• **What you need to do**
Return every entry below word for word and leave out any picture.

• **Extracted records**
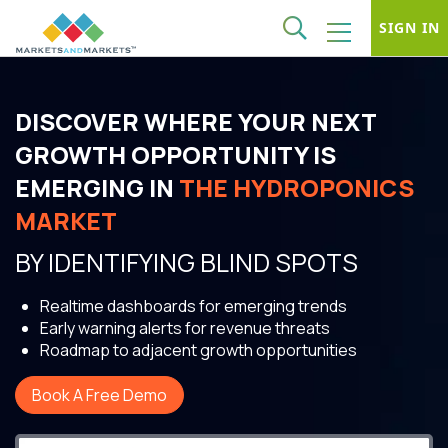
SIGN IN
DISCOVER WHERE YOUR NEXT
GROWTH OPPORTUNITY IS
EMERGING IN
THE HYDROPONICS
MARKET
BY IDENTIFYING BLIND SPOTS
Realtime dashboards for emerging trends
Early warning alerts for revenue threats
Roadmap to adjacent growth opportunities
Book A Free Demo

• **Written response**
SIGN IN
DISCOVER WHERE YOUR NEXT
GROWTH OPPORTUNITY IS
EMERGING IN
THE HYDROPONICS
MARKET
BY IDENTIFYING BLIND SPOTS
Realtime dashboards for emerging trends
Early warning alerts for revenue threats
Roadmap to adjacent growth opportunities
Book A Free Demo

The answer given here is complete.